Zelensky dismissed the idea of negotiating directly with Russia, arguing that Ukraine and Western leaders must set out peace on their own terms.
He noted there would be an upcoming peace summit in Switzerland, where Kiev would promote its own “peace formula”, but ruled out Russia’s participation.
“We don’t see how we can invite people who block, destroy and kill everything. We want to get results,” Zelensky said.
He called the talks with Erdoğan “productive” and thanked Türkiye for its mediation efforts on Ukraine’s Black Sea grain exports and prisoner exchanges.
Ankara has sought to maintain good relations with both Moscow and Kiev, helping the two sign a now shuttered agreement to ensure the safe passage of grain via the Black Sea in July 2022.
‘We are not hopeless’
Erdoğan said he and Zelensky had discussed issues of port security, navigation safety in the Black Sea, prisoner exchanges and food security, and that they shared the same opinions.
“We are not hopeless,” he said.
“We believe that there are some opportunities that Türkiye can provide with its stance.”
Türkiye hosted ceasefire talks between Kiev and Moscow in the first weeks of the war and wants to revive them.
“Both sides have now reached the limit of what they can achieve through war,” Turkish Foreign Minister Hakan Fidan said this month. “We think it’s time to start a dialogue towards a ceasefire.”
Türkiye’s strategic location on the Black Sea and its control of the Bosphorus Strait gives it a unique military, political and economic role in the conflict.
In July 2022, Ankara with the United Nations brokered the Black Sea grain deal, the most significant diplomatic agreement so far reached between Kiev and Moscow.
Moscow ditched the initiative — which allowed the safe passage of Ukrainian agricultural exports across the mine-laden Black Sea — a year later, complaining that the terms were unfair.
Since the collapse of the grain deal, Kiev has used an alternative shipping route hugging the coastline to avoid contested international waters.
Türkiye has been lobbying hard for an agreement to ensure cargo can once again navigate those waters in safety.
Prisoner-of-war swaps will also be on the agenda.
After a visit to Türkiye last year, Zelensky went home with five top commanders from the Azov regiment who were supposed to remain in Türkiye until the end of the conflict under a prisoner exchange deal with Moscow.

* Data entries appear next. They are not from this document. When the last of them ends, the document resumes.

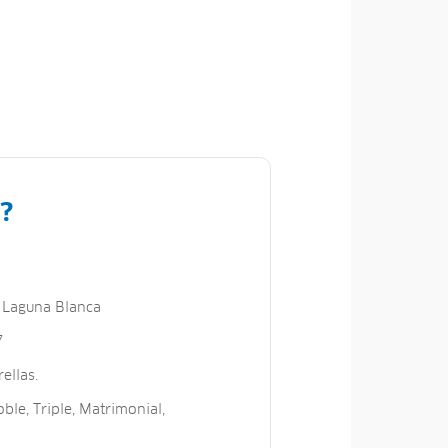
?
 Laguna Blanca
7
ellas.
ble, Triple, Matrimonial,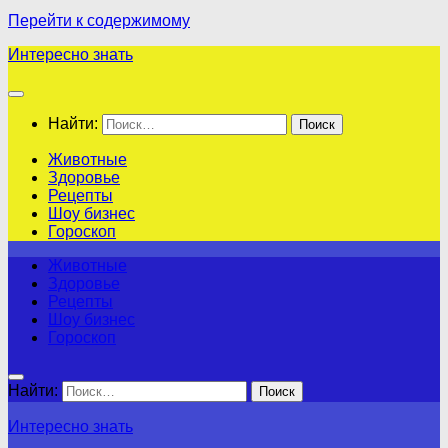
Перейти к содержимому
Интересно знать
Найти:
Животные
Здоровье
Рецепты
Шоу бизнес
Гороскоп
Животные
Здоровье
Рецепты
Шоу бизнес
Гороскоп
Найти:
Интересно знать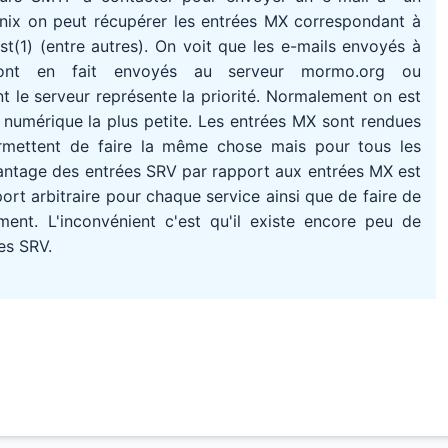
Unix on peut récupérer les entrées MX correspondant à
(1) (entre autres). On voit que les e-mails envoyés à
ont en fait envoyés au serveur mormo.org ou
 le serveur représente la priorité. Normalement on est
té numérique la plus petite. Les entrées MX sont rendues
rmettent de faire la même chose mais pour tous les
avantage des entrées SRV par rapport aux entrées MX est
port arbitraire pour chaque service ainsi que de faire de
ment. L'inconvénient c'est qu'il existe encore peu de
es SRV.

The Erdoğan-Zelensky meeting comes a week after Russian Foreign Minister Sergei Lavrov met his Turkish counterpart Fidan at a diplomatic forum in Antalya.
Russian President Vladimir Putin was to visit Türkiye last month, but postponed the trip, according to Turkish and Russian media citing diplomatic sources.
The Kremlin has said it is rescheduling the visit, but has given no date.